New York University’s School of Professional Studies celebrated the 25th anniversary of its master’s in publishing program on November 17 with a ceremony and panel discussion with alumni focused on the future of the publishing business. Since NYU SPS launched the program in 1996, it has graduated nearly 900 students, said Andrea L. Chambers, associate dean at the Center for Publishing and Applied Liberal Arts.

“In the early years, the program was print-based and heavily focused on the business of publishing,” she noted, explaining that the curriculum has evolved with the industry. “As digital media began to grow in importance and influence, the program pivoted significantly, adding courses in all aspects of digital content development, distribution, and metrics for determining success.” It’s also expanded to cover such topics as social media, analytics, podcasting, and audience development.

“As immersive media grows in importance, we will integrate that into the curriculum, as well,” she added.

At the event, Chambers, who has helmed the program for 15 years, also received special recognition for her continued leadership and determination to help it grow.

We recently spoke with Chambers about the tools publishing professionals need today. (And look for more on the NYU publishing program in the Feb. 13, 2023, issue of PW.)

What’s the one quality publishing professionals need to succeed in this evolving business?
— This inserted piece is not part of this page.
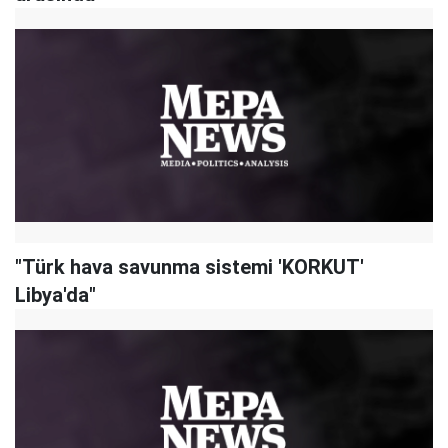
"Türk hava savunma sistemi 'KORKUT'
Libya'da"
I don’t think one quality can capture what is necessary to succeed in this business. Several things come to mind: nimbleness, curiosity, love of words, cultural awareness. Perhaps being an artful communicator of the issues of our times may sum it up best.
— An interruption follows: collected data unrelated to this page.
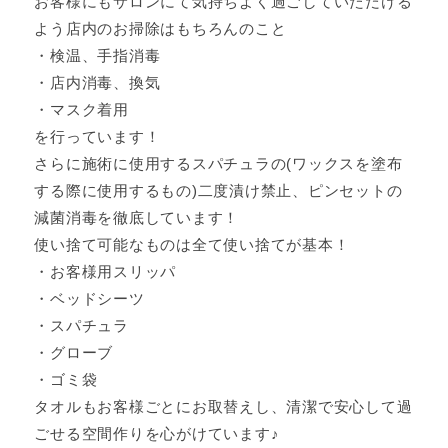
お客様にもサロンにて気持ちよく過ごしていただける
よう店内のお掃除はもちろんのこと
・検温、手指消毒
・店内消毒、換気
・マスク着用
を行っています！
さらに施術に使用するスパチュラの(ワックスを塗布
する際に使用するもの)二度漬け禁止、ピンセットの
減菌消毒を徹底しています！
使い捨て可能なものは全て使い捨てが基本！
・お客様用スリッパ
・ベッドシーツ
・スパチュラ
・グローブ
・ゴミ袋
タオルもお客様ごとにお取替えし、清潔で安心して過
ごせる空間作りを心がけています♪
What steps do you take to ensure students do not find a disconnect between learning about publishing and working in the industry?
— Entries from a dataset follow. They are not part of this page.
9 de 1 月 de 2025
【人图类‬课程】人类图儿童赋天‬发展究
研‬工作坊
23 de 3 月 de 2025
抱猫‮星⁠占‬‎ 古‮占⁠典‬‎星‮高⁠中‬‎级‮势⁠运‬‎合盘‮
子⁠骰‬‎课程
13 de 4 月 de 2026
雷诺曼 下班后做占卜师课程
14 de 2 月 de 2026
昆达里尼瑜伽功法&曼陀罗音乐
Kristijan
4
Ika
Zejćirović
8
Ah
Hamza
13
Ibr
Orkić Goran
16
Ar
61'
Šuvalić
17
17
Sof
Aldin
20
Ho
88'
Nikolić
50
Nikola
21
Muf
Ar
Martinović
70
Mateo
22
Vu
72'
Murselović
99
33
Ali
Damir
In the MS in Publishing program, learning about publishing and working in the publishing industry, or preparing to work in the industry, are deeply interconnected. The program emphasizes industry-based learning in every aspect of the curriculum. Students are producing videos, creating sales and marketing plans, analyzing live web traffic, editing manuscripts, participating in mock book auctions and sales conferences, launching hypothetical podcasts, and conducting social media audits—to name just a few of the classroom activities and assignments in the program. In the final course, the capstone, students develop a business plan for a new media venture.

In addition, we strive to expand classroom learning into the industry itself. Each semester we take students on industry visits to get an inside look at how publishing and media businesses operate and meet the teams involved. This semester, we have visited Little, Brown Books for Young Readers as well as NPR’s New York office to meet its podcast team, and next up in early December is Avid Reader Press at Simon & Schuster. Our students are invited to participate in major conferences like the U.S. Book Show, Digital Book World, and Comic Con. We also host public forums on key media issues for our students and the publishing community at large.

The publishing community has been an extraordinary partner in everything we do. Our faculty members are all key industry executives, including publishers, editors-in-chief, and top digital, sales, and marketing officers. They host industry visits, speak at our panels and conferences, serve as student mentors, and advise us on new industry trends. We have an extraordinary advisory board of top industry leaders who come together to help shape the curriculum and share ideas about what our students need to know now and in the future.

Our industry partners have been very supportive by providing internships and by constantly alerting us when positions open up at their companies. Recently, we launched a Diversity Scholarship initiative. The industry has been supportive of our efforts to provide funding to students from diverse backgrounds. Those who have contributed to this scholarship program include Penguin Random House, Macmillan, Simon & Schuster, Ulysses Press, and the Women’s Media Group.